== Segment start ==
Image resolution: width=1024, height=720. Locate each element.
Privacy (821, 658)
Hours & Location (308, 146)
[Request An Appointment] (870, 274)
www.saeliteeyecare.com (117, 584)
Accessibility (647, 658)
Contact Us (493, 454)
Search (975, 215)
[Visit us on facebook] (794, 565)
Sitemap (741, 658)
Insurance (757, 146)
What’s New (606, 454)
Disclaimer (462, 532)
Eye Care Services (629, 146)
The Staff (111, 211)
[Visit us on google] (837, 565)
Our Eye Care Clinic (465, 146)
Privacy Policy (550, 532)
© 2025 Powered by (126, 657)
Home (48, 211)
== Segment end ==
== Segment start ==
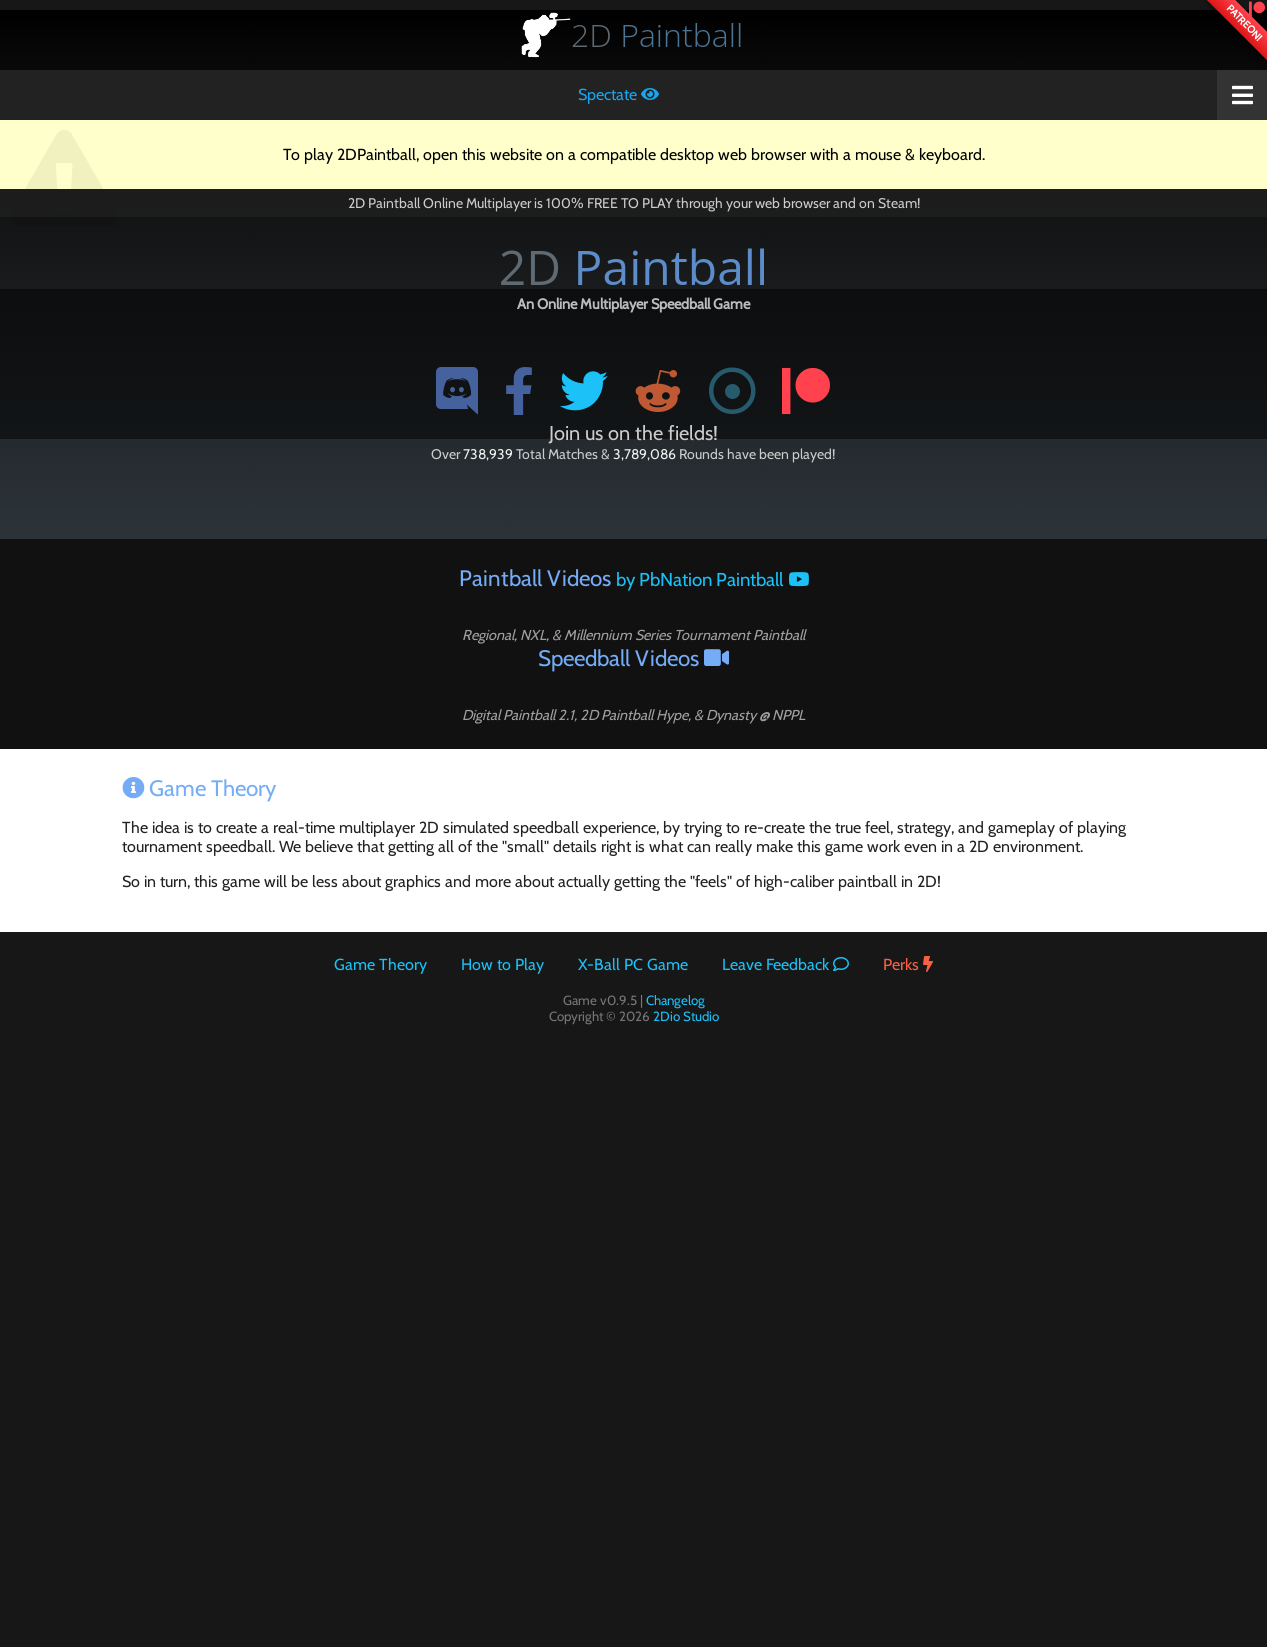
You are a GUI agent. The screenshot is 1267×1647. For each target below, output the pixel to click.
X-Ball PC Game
== Segment end ==
== Segment start ==
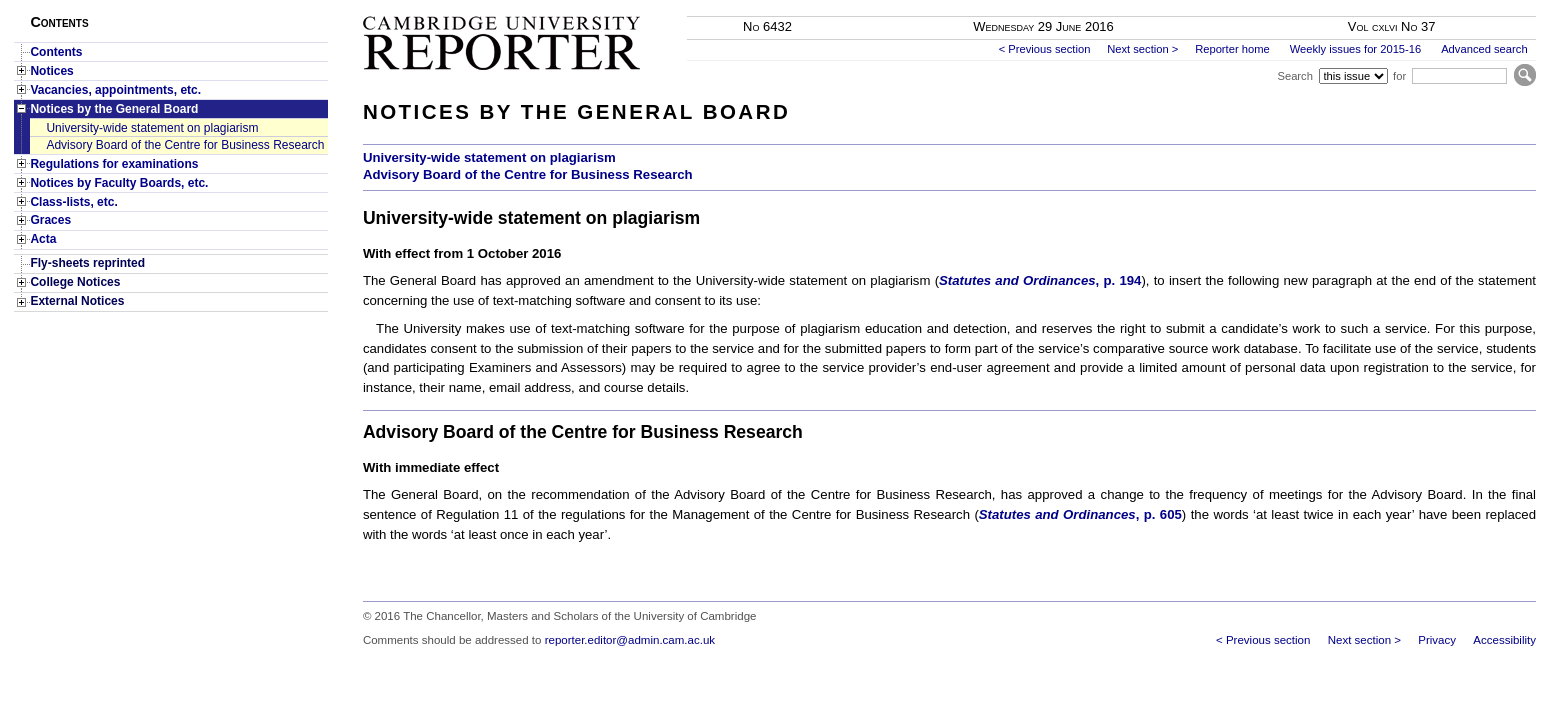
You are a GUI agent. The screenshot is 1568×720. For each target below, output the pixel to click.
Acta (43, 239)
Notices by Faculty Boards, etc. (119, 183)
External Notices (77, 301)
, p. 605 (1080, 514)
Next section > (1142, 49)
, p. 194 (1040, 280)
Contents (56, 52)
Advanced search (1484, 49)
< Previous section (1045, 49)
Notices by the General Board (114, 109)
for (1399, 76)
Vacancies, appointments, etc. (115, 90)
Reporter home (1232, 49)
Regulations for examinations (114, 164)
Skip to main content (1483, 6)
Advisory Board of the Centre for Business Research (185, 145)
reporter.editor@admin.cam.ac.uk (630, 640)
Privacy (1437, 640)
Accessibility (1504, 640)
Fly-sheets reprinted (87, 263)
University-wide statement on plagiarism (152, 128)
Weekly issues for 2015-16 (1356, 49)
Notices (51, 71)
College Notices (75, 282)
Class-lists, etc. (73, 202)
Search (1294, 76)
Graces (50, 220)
== Segment end ==
## Task goal
The line above containing "Image resolution: width=1024, height=720.", the line containing "Our Eye Care Clinic (465, 146)", and every line between them are to be transcribed exactly; no other line is wanted.

## Result of the exercise
Image resolution: width=1024, height=720. Locate each element.
Privacy (821, 658)
Hours & Location (308, 146)
[Request An Appointment] (870, 274)
www.saeliteeyecare.com (117, 584)
Accessibility (647, 658)
Contact Us (493, 454)
Search (975, 215)
[Visit us on facebook] (794, 565)
Sitemap (741, 658)
Insurance (757, 146)
What’s New (606, 454)
Disclaimer (462, 532)
Eye Care Services (629, 146)
The Staff (111, 211)
[Visit us on google] (837, 565)
Our Eye Care Clinic (465, 146)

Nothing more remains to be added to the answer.